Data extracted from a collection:
----

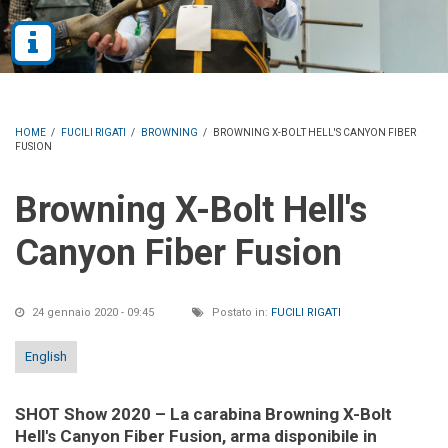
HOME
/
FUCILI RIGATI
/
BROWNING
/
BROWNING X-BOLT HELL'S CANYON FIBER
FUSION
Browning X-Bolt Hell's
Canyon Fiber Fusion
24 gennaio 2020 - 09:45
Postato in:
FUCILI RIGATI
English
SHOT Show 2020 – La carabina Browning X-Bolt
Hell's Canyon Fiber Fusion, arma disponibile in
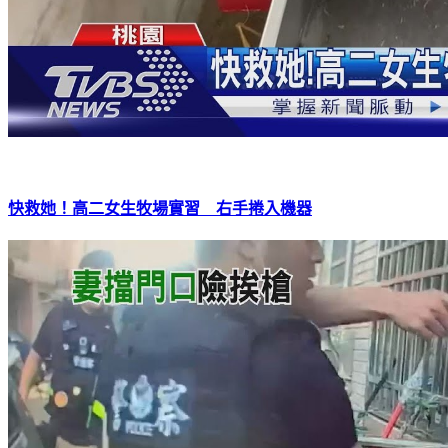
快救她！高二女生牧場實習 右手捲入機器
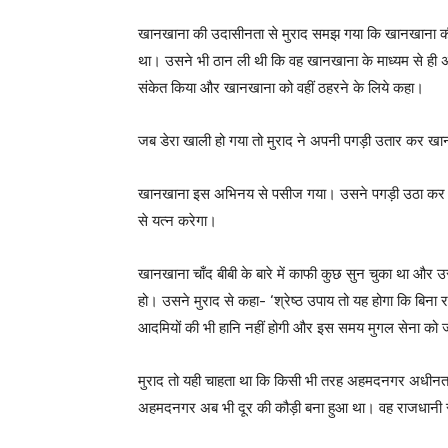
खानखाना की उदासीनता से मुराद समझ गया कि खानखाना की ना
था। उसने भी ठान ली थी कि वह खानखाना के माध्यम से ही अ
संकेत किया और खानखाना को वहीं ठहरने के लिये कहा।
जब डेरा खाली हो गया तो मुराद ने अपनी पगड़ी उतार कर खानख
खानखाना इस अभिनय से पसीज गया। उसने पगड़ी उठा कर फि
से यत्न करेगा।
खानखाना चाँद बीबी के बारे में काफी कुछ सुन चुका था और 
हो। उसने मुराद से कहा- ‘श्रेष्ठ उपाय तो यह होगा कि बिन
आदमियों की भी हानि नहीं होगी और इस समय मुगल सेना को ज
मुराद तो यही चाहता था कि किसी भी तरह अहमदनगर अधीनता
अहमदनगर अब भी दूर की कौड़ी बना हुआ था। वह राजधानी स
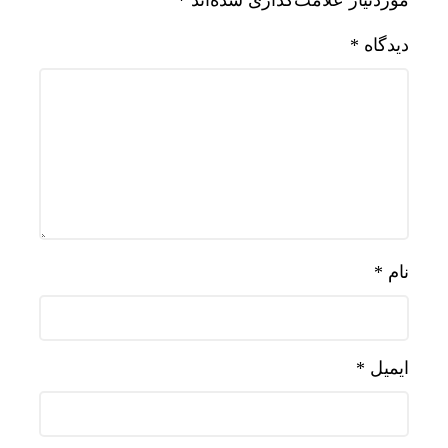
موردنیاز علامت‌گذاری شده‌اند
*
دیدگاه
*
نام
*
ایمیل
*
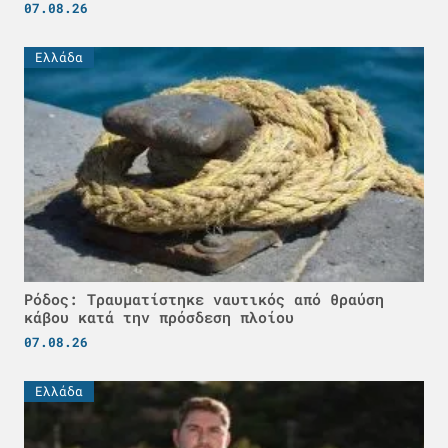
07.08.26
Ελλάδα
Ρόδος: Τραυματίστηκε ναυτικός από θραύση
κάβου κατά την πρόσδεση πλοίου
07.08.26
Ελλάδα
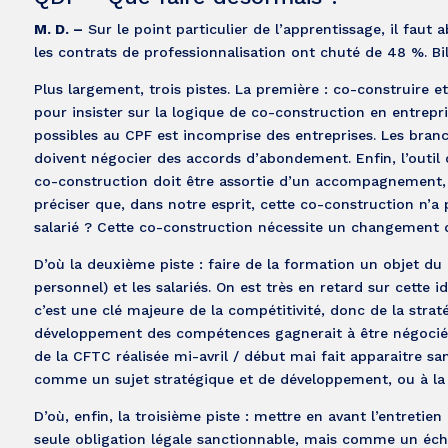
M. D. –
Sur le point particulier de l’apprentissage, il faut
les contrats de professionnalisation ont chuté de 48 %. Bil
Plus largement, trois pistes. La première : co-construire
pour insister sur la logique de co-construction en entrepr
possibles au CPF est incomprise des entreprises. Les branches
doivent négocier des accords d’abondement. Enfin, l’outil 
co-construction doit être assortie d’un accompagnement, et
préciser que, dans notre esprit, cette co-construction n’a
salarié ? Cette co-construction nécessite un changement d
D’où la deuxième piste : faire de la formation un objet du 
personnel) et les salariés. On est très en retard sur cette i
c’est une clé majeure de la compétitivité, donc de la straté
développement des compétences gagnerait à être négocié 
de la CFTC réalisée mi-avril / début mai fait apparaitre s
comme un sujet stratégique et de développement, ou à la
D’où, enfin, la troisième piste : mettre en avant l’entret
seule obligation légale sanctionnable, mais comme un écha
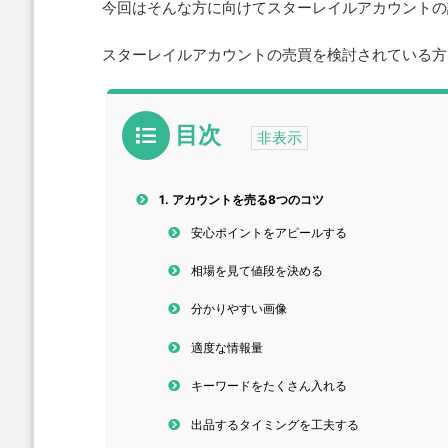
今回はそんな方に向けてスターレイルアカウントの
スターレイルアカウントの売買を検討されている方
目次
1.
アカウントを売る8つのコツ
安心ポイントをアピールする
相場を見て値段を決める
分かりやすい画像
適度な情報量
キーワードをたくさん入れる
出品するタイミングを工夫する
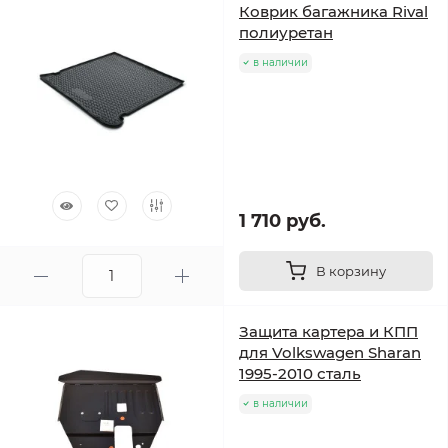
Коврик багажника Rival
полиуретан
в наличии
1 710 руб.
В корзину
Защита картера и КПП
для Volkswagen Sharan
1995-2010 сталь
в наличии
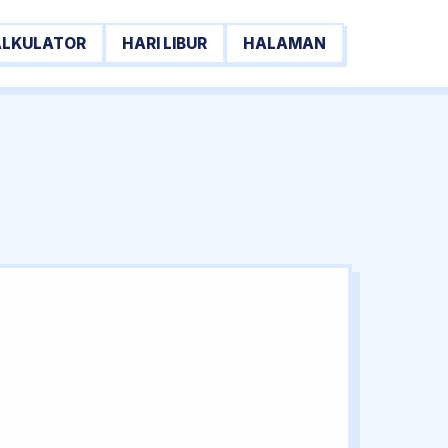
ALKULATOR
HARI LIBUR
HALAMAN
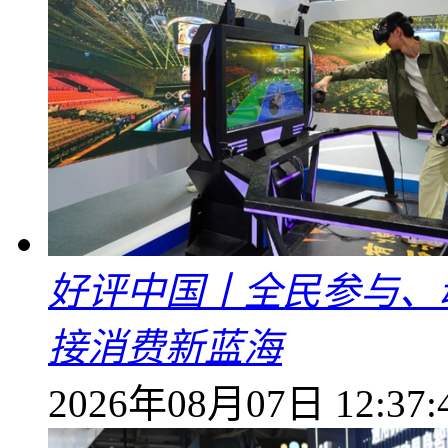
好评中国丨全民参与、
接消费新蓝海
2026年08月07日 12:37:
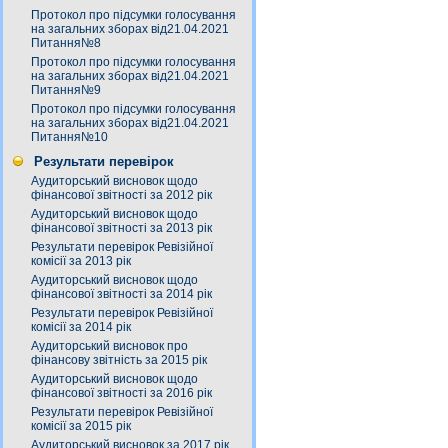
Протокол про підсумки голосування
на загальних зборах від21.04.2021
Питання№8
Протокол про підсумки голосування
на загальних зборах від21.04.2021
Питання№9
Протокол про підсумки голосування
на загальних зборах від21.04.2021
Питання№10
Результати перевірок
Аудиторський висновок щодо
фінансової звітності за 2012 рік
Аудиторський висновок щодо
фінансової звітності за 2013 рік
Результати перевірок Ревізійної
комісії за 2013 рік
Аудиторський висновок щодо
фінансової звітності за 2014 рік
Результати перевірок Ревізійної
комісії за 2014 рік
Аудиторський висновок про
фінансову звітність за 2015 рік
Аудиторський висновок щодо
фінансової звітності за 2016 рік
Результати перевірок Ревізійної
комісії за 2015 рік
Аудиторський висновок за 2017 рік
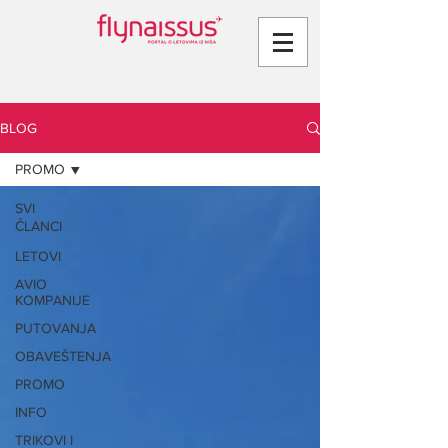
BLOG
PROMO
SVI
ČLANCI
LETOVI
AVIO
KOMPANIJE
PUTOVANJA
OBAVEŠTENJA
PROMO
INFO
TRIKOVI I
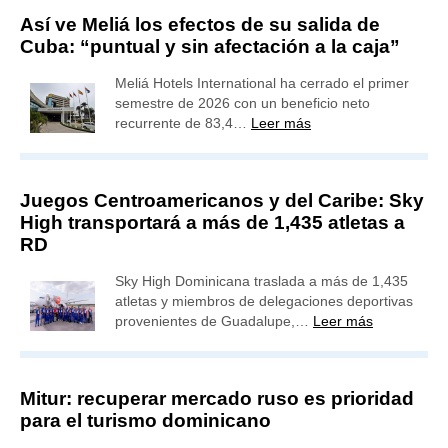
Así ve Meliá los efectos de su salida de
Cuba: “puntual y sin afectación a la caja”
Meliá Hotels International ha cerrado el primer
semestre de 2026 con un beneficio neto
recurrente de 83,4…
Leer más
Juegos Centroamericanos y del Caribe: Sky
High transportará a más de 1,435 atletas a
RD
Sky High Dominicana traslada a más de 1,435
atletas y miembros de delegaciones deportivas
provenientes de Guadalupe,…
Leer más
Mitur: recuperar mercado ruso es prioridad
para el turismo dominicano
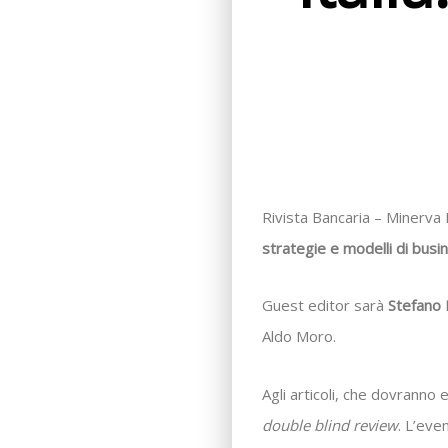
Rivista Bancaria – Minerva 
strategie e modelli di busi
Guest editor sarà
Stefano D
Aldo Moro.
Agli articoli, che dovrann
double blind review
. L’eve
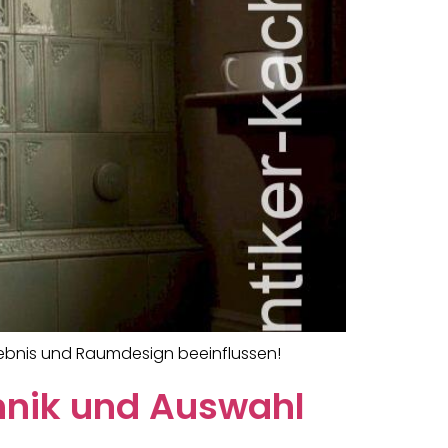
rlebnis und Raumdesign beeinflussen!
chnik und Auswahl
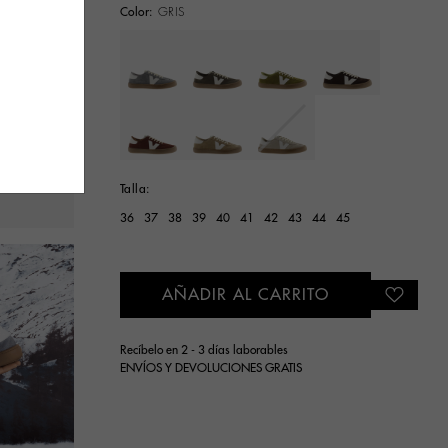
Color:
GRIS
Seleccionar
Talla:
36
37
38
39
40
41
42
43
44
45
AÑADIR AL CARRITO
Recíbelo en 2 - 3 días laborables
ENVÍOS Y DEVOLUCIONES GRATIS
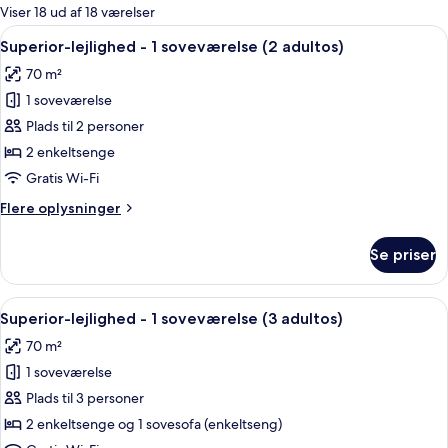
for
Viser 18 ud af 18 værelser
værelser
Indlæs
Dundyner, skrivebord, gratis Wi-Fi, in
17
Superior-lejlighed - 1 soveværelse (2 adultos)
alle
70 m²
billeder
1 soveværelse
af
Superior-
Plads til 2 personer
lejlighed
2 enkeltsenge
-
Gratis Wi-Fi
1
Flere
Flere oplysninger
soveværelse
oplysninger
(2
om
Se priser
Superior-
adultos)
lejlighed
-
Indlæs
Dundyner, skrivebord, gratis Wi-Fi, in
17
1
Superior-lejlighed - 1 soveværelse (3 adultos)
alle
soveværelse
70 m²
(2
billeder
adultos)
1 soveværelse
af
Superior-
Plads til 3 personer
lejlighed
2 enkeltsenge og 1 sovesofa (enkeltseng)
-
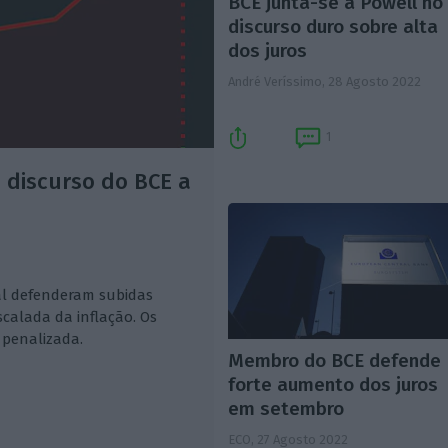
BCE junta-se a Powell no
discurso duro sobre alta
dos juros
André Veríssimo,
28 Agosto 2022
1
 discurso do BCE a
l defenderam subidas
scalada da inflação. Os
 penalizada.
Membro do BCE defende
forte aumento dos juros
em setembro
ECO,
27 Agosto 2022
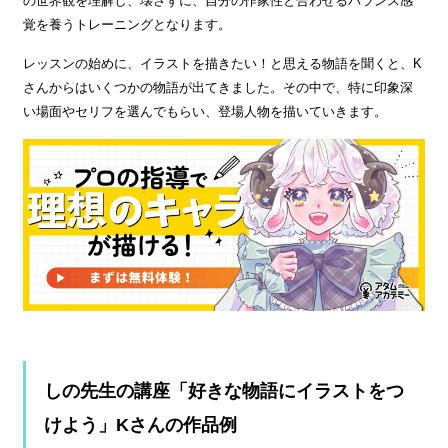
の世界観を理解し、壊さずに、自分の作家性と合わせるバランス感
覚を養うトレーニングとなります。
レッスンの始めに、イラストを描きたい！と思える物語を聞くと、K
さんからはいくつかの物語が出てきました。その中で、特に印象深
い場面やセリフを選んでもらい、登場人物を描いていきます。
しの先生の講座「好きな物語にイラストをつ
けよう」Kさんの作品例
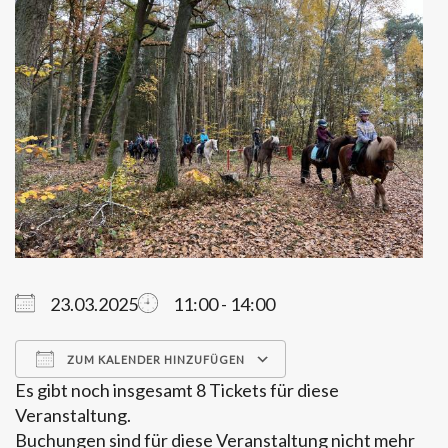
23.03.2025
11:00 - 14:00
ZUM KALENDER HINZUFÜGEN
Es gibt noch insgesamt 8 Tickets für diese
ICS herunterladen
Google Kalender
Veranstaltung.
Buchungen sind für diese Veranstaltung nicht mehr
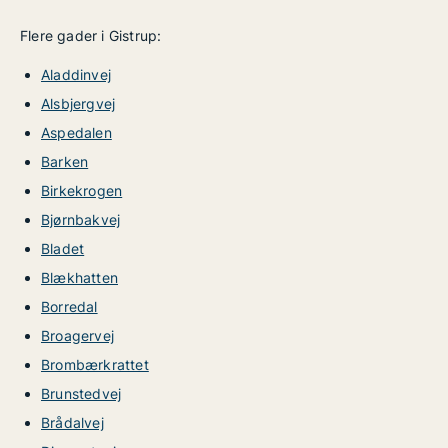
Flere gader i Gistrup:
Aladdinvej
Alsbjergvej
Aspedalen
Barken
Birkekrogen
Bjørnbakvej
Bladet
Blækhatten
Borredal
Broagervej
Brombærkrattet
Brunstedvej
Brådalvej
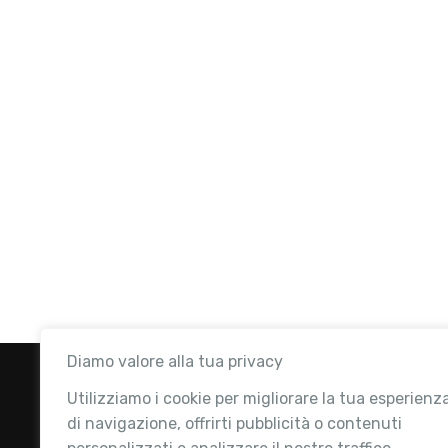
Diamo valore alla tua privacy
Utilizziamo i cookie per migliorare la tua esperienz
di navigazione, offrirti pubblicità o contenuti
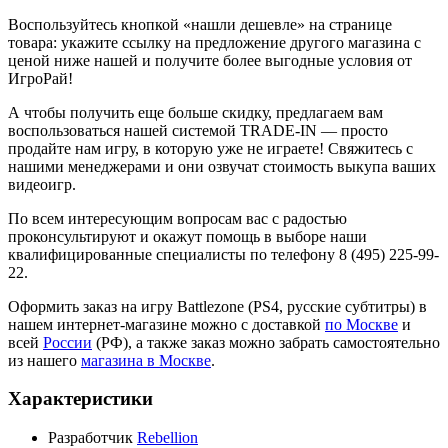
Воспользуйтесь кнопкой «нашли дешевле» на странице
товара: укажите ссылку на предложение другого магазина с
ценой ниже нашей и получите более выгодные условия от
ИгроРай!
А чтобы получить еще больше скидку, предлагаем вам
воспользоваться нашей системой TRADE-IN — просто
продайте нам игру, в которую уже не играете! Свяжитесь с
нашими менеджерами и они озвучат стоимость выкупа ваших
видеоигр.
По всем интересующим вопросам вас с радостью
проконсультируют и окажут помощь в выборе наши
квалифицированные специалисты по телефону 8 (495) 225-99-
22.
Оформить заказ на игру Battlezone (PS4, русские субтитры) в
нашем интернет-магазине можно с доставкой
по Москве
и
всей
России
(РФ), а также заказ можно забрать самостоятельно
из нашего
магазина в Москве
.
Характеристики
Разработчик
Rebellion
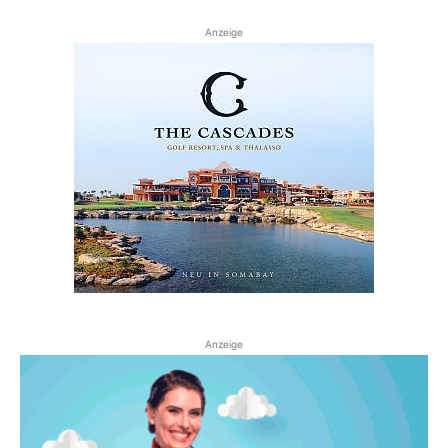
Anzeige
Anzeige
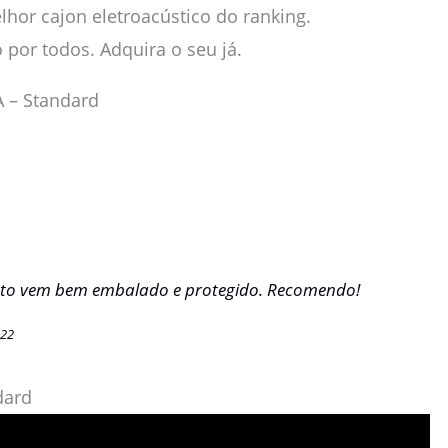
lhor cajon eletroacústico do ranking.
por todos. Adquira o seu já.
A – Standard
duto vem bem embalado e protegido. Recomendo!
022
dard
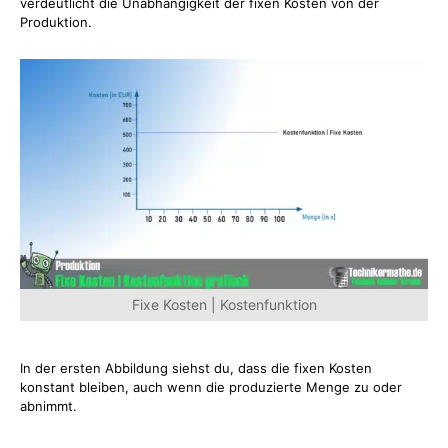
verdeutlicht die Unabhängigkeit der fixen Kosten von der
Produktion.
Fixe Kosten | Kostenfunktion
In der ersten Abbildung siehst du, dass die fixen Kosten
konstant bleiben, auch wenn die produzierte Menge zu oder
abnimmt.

----

= Exercise aim =
Your copy should hold only the lines above from the one containing "संकेत किया और" through the one containing "Sur le point", exactly as written and free of pictures.

= Solution to this exercise =
संकेत किया और खानखाना को वहीं ठहरने के लिये कहा।
जब डेरा खाली हो गया तो मुराद ने अपनी पगड़ी उतार कर खानख
खानखाना इस अभिनय से पसीज गया। उसने पगड़ी उठा कर फि
से यत्न करेगा।
खानखाना चाँद बीबी के बारे में काफी कुछ सुन चुका था और 
हो। उसने मुराद से कहा- ‘श्रेष्ठ उपाय तो यह होगा कि बिन
आदमियों की भी हानि नहीं होगी और इस समय मुगल सेना को ज
मुराद तो यही चाहता था कि किसी भी तरह अहमदनगर अधीनता
अहमदनगर अब भी दूर की कौड़ी बना हुआ था। वह राजधानी स
موردنیاز علامت‌گذاری شده‌اند
*
دیدگاه
*
نام
*
ایمیل
*
07.08.26
Ελλάδα
Ρόδος: Τραυματίστηκε ναυτικός από θραύση
κάβου κατά την πρόσδεση πλοίου
07.08.26
Ελλάδα
M. D. –
Sur le point particulier de l’apprentissage, il faut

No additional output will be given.